With the pictures removed, write out the full listing below exactly.

══════════

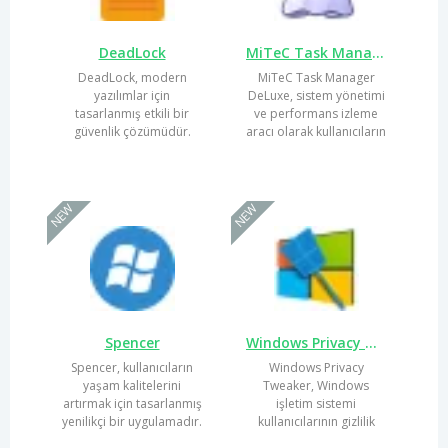
DeadLock
MiTeC Task Manager DeLuxe
DeadLock, modern
MiTeC Task Manager
yazılımlar için
DeLuxe, sistem yönetimi
tasarlanmış etkili bir
ve performans izleme
güvenlik çözümüdür.
aracı olarak kullanıcıların
Kullanıcıların hassas
ihtiyaçlarını karşılamak...
verilerini korumak ve...
NEW
NEW
Spencer
Windows Privacy Tweaker
Spencer, kullanıcıların
Windows Privacy
yaşam kalitelerini
Tweaker, Windows
artırmak için tasarlanmış
işletim sistemi
yenilikçi bir uygulamadır.
kullanıcılarının gizlilik
Farklı alanlarda
ayarlarını daha etkin bir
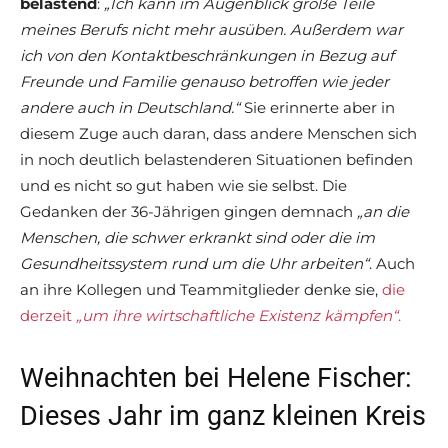
belastend
:
„Ich kann im Augenblick große Teile
meines Berufs nicht mehr ausüben. Außerdem war
ich von den Kontaktbeschränkungen in Bezug auf
Freunde und Familie genauso betroffen wie jeder
andere auch in Deutschland.“
Sie erinnerte aber in
diesem Zuge auch daran, dass andere Menschen sich
in noch deutlich belastenderen Situationen befinden
und es nicht so gut haben wie sie selbst. Die
Gedanken der 36-Jährigen gingen demnach
„an die
Menschen, die schwer erkrankt sind oder die im
Gesundheitssystem rund um die Uhr arbeiten“
. Auch
an ihre Kollegen und Teammitglieder denke sie,
die
derzeit
„um ihre wirtschaftliche Existenz kämpfen“
.
Weihnachten bei Helene Fischer:
Dieses Jahr im ganz kleinen Kreis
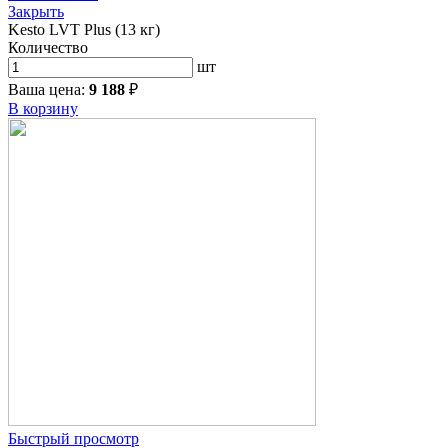
Закрыть
Kesto LVT Plus (13 кг)
Количество
шт
Ваша цена:
9 188
₽
В корзину
Быстрый просмотр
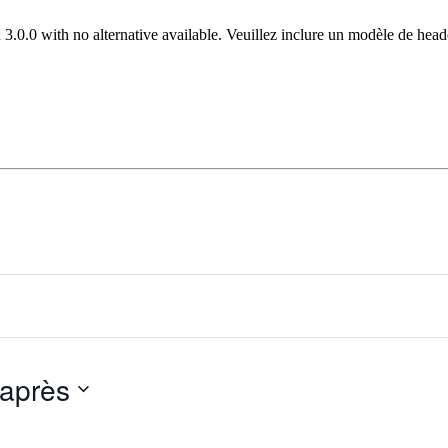
 3.0.0 with no alternative available. Veuillez inclure un modèle de hea
 après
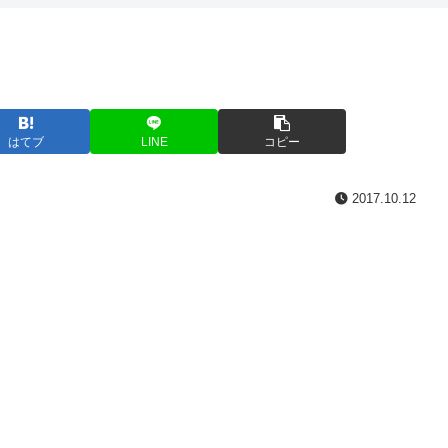
はてブ
LINE
コピー
2017.10.12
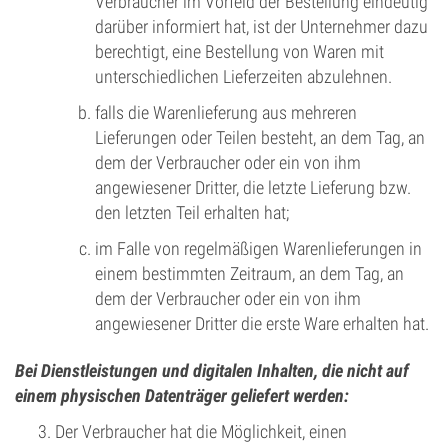
Verbraucher im Vorfeld der Bestellung eindeutig
darüber informiert hat, ist der Unternehmer dazu
berechtigt, eine Bestellung von Waren mit
unterschiedlichen Lieferzeiten abzulehnen.
falls die Warenlieferung aus mehreren
Lieferungen oder Teilen besteht, an dem Tag, an
dem der Verbraucher oder ein von ihm
angewiesener Dritter, die letzte Lieferung bzw.
den letzten Teil erhalten hat;
im Falle von regelmäßigen Warenlieferungen in
einem bestimmten Zeitraum, an dem Tag, an
dem der Verbraucher oder ein von ihm
angewiesener Dritter die erste Ware erhalten hat.
Bei Dienstleistungen und digitalen Inhalten, die nicht auf
einem physischen Datenträger geliefert werden:
Der Verbraucher hat die Möglichkeit, einen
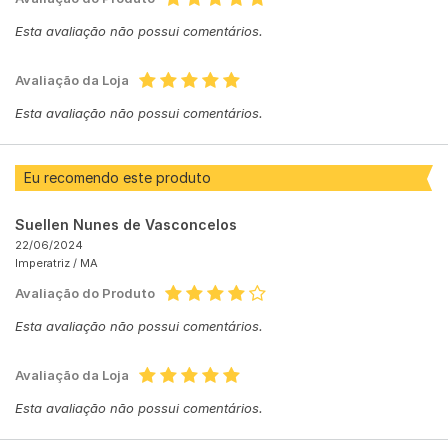
Esta avaliação não possui comentários.
Avaliação da Loja
Esta avaliação não possui comentários.
Eu recomendo este produto
Suellen Nunes de Vasconcelos
22/06/2024
Imperatriz /
MA
Avaliação do Produto
Esta avaliação não possui comentários.
Avaliação da Loja
Esta avaliação não possui comentários.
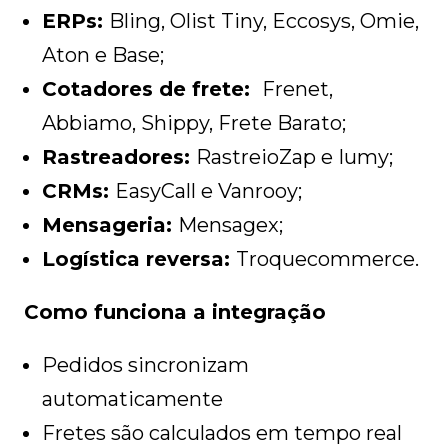
ERPs:
Bling, Olist Tiny, Eccosys, Omie,
Aton e Base;
Cotadores de frete:
Frenet,
Abbiamo, Shippy, Frete Barato;
Rastreadores:
RastreioZap e Iumy;
CRMs:
EasyCall e Vanrooy;
Mensageria:
Mensagex;
Logística reversa:
Troquecommerce.
Como funciona a integração
Pedidos sincronizam
automaticamente
Fretes são calculados em tempo real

══════════

Task response:
DeadLock
MiTeC Task Manager DeLuxe
DeadLock, modern
MiTeC Task Manager
yazılımlar için
DeLuxe, sistem yönetimi
tasarlanmış etkili bir
ve performans izleme
güvenlik çözümüdür.
aracı olarak kullanıcıların
Kullanıcıların hassas
ihtiyaçlarını karşılamak...
verilerini korumak ve...
NEW
NEW
Spencer
Windows Privacy Tweaker
Spencer, kullanıcıların
Windows Privacy
yaşam kalitelerini
Tweaker, Windows
artırmak için tasarlanmış
işletim sistemi
yenilikçi bir uygulamadır.
kullanıcılarının gizlilik
Farklı alanlarda
ayarlarını daha etkin bir
belastend
:
„Ich kann im Augenblick große Teile
meines Berufs nicht mehr ausüben. Außerdem war
ich von den Kontaktbeschränkungen in Bezug auf
Freunde und Familie genauso betroffen wie jeder
andere auch in Deutschland.“
Sie erinnerte aber in
diesem Zuge auch daran, dass andere Menschen sich
in noch deutlich belastenderen Situationen befinden
und es nicht so gut haben wie sie selbst. Die
Gedanken der 36-Jährigen gingen demnach
„an die
Menschen, die schwer erkrankt sind oder die im
Gesundheitssystem rund um die Uhr arbeiten“
. Auch
an ihre Kollegen und Teammitglieder denke sie,
die
derzeit
„um ihre wirtschaftliche Existenz kämpfen“
.
Weihnachten bei Helene Fischer:
Dieses Jahr im ganz kleinen Kreis
Закрыть
Kesto LVT Plus (13 кг)
Количество
шт
Ваша цена:
9 188
₽
В корзину
Быстрый просмотр
 3.0.0 with no alternative available. Veuillez inclure un modèle de hea
 après
はてブ
LINE
コピー
2017.10.12
Verbraucher im Vorfeld der Bestellung eindeutig
darüber informiert hat, ist der Unternehmer dazu
berechtigt, eine Bestellung von Waren mit
unterschiedlichen Lieferzeiten abzulehnen.
falls die Warenlieferung aus mehreren
Lieferungen oder Teilen besteht, an dem Tag, an
dem der Verbraucher oder ein von ihm
angewiesener Dritter, die letzte Lieferung bzw.
den letzten Teil erhalten hat;
im Falle von regelmäßigen Warenlieferungen in
einem bestimmten Zeitraum, an dem Tag, an
dem der Verbraucher oder ein von ihm
angewiesener Dritter die erste Ware erhalten hat.
Bei Dienstleistungen und digitalen Inhalten, die nicht auf
einem physischen Datenträger geliefert werden:
Der Verbraucher hat die Möglichkeit, einen
Esta avaliação não possui comentários.
Avaliação da Loja
Esta avaliação não possui comentários.
Eu recomendo este produto
Suellen Nunes de Vasconcelos
22/06/2024
Imperatriz /
MA
Avaliação do Produto
Esta avaliação não possui comentários.
Avaliação da Loja
Esta avaliação não possui comentários.
ERPs:
Bling, Olist Tiny, Eccosys, Omie,
Aton e Base;
Cotadores de frete:
Frenet,
Abbiamo, Shippy, Frete Barato;
Rastreadores:
RastreioZap e Iumy;
CRMs:
EasyCall e Vanrooy;
Mensageria:
Mensagex;
Logística reversa:
Troquecommerce.
Como funciona a integração
Pedidos sincronizam
automaticamente
Fretes são calculados em tempo real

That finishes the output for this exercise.